Una vez más, los estadounidenses han elegido la peor opción. Pero
también eligieron un azote para el resto de la humanidad.
Carlos Figueroa Ibarra / Especial para Con Nuestra América
Desde Puebla, México
La primera vez que tuve plena conciencia de que la elección de un
presidente en Estados Unidos de América, podría poner en peligro la vida de
todo el mundo fue en noviembre de 1968. Me encontraba yo de vacaciones en casa
de unos amigos en San Antonio Suchitepéquez, un poblado de la costa sur de
Guatemala. Escuché esa noche decir a la amiga de mis padres y madre de mis
amigos, que se nos venían tiempos terribles. Richard Nixon había sido elegido presidente del imperio.
En 1980 cuando Ronald Reagan triunfó, siendo yo un joven adulto, supe
nuevamente que tiempos ominosos nos acechaban. En 2000, cuando George W. Bush
ganó, tuve la misma sensación. No nos equivocamos los que la tuvimos: Nixon
escaló la guerra de Viet Nam, derrocó a Allende y encabezó una presidencia
autoritaria e inmoral. Reagan desencadenó el capitalismo salvaje y condujo un
imperialismo feroz. Bush llevó la guerra sin límites al Medio Oriente.
El triunfo de Trump nos lleva a presagios ominosos. En esta elección
estadounidense ha perdido la mala y ha ganado el peor. Hillary ha apoyado
causas por votos y no por principios (matrimonio gay y migración por ejemplo);
apoyó las guerras en Afganistán e Irak; impulsó la intervención en Libia y los
golpes de estado en Honduras (2009), las tentativas golpistas en Bolivia (2009)

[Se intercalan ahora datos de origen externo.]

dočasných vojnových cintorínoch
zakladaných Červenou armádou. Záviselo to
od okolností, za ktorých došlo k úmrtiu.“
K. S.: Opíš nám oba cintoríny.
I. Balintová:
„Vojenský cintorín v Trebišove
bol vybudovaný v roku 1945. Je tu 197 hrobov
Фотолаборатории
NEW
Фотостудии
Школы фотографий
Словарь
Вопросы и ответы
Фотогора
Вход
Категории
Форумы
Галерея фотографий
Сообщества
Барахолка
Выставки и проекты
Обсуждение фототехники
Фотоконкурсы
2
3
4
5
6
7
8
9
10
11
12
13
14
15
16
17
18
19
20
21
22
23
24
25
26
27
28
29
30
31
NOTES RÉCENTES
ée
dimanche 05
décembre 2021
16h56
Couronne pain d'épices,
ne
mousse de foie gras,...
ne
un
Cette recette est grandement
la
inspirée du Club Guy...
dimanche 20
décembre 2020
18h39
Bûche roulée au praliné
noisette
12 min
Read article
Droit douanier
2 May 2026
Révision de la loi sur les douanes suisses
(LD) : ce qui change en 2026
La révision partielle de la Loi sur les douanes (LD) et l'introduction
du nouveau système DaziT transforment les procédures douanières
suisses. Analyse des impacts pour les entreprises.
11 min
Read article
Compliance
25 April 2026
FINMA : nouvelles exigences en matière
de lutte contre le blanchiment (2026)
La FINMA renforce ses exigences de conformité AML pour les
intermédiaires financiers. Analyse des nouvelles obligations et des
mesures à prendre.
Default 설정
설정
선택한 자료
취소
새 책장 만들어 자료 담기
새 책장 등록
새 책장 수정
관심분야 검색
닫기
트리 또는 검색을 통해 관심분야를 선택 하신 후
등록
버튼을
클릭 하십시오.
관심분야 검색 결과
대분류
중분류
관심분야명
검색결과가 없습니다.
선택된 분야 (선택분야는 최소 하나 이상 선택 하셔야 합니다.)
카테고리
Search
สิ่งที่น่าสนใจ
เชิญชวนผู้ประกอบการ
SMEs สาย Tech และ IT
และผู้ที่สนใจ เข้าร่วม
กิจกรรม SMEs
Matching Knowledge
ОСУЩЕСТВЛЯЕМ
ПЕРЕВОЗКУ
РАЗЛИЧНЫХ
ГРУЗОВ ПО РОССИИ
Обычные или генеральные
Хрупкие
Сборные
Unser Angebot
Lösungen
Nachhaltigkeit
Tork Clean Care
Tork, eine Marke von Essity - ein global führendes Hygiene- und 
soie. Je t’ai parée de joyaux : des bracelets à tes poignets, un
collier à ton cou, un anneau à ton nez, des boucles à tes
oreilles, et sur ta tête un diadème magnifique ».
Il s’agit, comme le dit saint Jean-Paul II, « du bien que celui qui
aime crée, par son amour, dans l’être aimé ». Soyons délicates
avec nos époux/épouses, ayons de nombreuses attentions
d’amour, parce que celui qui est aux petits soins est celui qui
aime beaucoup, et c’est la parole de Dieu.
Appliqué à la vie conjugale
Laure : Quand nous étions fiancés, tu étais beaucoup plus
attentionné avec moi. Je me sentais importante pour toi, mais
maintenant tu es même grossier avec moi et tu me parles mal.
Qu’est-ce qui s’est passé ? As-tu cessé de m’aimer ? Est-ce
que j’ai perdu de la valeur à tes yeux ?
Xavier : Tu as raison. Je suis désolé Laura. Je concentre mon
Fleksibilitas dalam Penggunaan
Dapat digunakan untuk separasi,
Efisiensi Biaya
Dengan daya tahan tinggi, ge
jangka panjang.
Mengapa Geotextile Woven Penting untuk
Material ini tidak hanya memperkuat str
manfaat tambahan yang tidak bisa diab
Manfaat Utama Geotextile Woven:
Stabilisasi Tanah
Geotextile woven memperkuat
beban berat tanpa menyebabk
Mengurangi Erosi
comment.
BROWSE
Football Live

y Ecuador (2010). Por supuesto el asedio
a Venezuela. Estuvo de acuerdo con el muro que ya se ha levantado en la
frontera con México y con la deportación de niños migrantes. Pero Trump es
peor. Hará cosas parecidas pero además estimulará el racismo fascista y la
misoginia de los millones que son su voto duro. Alimentará el odio a los
migrantes y con ello a millones de indocumentados les esperan días infernales.
Será un impredecible desquiciado que tendrá en sus manos el maletín nuclear.
Trump ha ganado porque ha capitalizado la ira del trabajador blanco
que se ha quedado sin empleo con la desindustrialización de los cuatro estados
del norte del medio este y otros lugares más. Ha tenido también el voto en las
pequeñas ciudades y medio rural. Ha sido
exitoso en culpar a los migrantes del rampante desempleo que ha disparado la crisis mundial y ha tenido un voto duro que como siempre, se
ha beneficiado del abstencionismo: en 2012, 126 millones votaron por los dos
principales contendientes y hoy lo han hecho menos de 120. Ha ganado porque los
simpatizantes de Bernie Sanders no le hicieron caso y prefirieron abstenerse o
votar candidaturas marginales en lugar de hacerlo por una candidata que les
genera una comprensible desconfianza. Su triunfo también se debe a que en
Estados Unidos de América no elige el voto popular sino el electoral. Como en
1824, 1876, 1988 y en 2000, en 2016 el presidente electo no ha sido el que más
votos ciudadanos ha tenido, sino el que más votos electorales ha obtenido.
Una vez más, los estadounidenses han elegido la peor opción. Pero
también eligieron un azote para el resto de la humanidad.